E depois, claro, há o caso sui generis do biografado deste livro, José de Leitão de Barros (1896-1967).
Resultado de sete anos de prospecção, separação e leitura do arquivo pessoal de Leitão de Barros, a obra corresponde a um esforço meritório para retirar Barros da obscuridade para onde foi resvalando, justificando apenas interesse parcial da academia e dos investigadores. Ao longo dos anos, emergiram da universidade teses sobre Barros, o cineasta, ou Barros, o director artístico de jornais. Nenhuma, até agora, ousou tentar explicar todas as facetas de um homem multifacetado, com intervenção no jornalismo (através da entrevista, da reportagem, da crónica e da direcção de arte e fotografia), no cinema (como realizador, guionista e empresário), nas artes populares (com a invenção das marchas populares), na escultura, na pintura, na música ou na cenografia do espaço público. Será nesse sentido que as autoras propõem restituir a biografia «roubada» a Barros, como um tributo que faltou.
Escrita a quatro mãos por duas das netas de José Leitão de Barros, a obra revela um extraordinário espólio pessoal mantido pelo biografado até ao fim dos seus dias, guardando as centenas de cartas que foi recebendo, mas também os esboços das cartas que dirigiu, o que permite um acompanhamento vivo e documentado das muitas polémicas em que Barros se foi envolvendo.

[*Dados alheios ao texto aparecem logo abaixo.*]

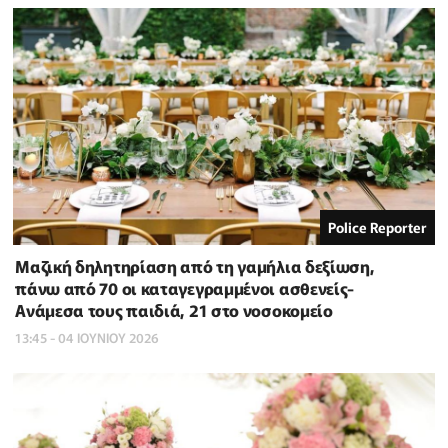
Police Reporter
Μαζική δηλητηρίαση από τη γαμήλια δεξίωση,
πάνω από 70 οι καταγεγραμμένοι ασθενείς-
Ανάμεσα τους παιδιά, 21 στο νοσοκομείο
13:45 - 04 ΙΟΥΝΙΟΥ 2026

Desse ponto de vista, a obra é monumental. Para investigadores como o autor da recensão, que esgravatam há anos arquivos públicos em busca de fragmentos de informação, um arquivo intacto como o de Barros é um Eldorado ou, se preferirem, é a promessa de uma nascente de um novo e caudaloso rio de informação.

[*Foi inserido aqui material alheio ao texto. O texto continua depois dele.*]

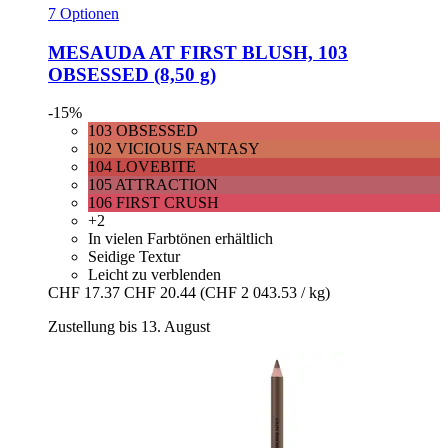
7 Optionen
MESAUDA
AT FIRST BLUSH, 103
OBSESSED (8,50 g)
-15%
103 OBSESSED
102 VICIOUS FANTASY
104 LOVEBITE
105 ATTRACTION
106 FIRST CRUSH
+2
In vielen Farbtönen erhältlich
Seidige Textur
Leicht zu verblenden
CHF 17.37
CHF 20.44
(CHF 2 043.53 / kg)
Zustellung bis 13. August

Nas cartas de Barros, seguimos o drama do cineasta que perde quilómetros de filme gravado no sertão brasileiro porque um funcionário da alfândega de Lisboa expôs descuidadamente as caixas de filme à luz solar. Seguimos as discussões com Martins Barata e Cottinelli Telmo sobre o rumo da carreira do aguarelista. Acompanhamos (naquele que será o melhor trecho do livro) as trocas de impressões com Salazar, à medida que o ditador lê as versões da entrevista que Barros conduziu com ele para O Século, retocando-as e sugerindo as passagens a destacar.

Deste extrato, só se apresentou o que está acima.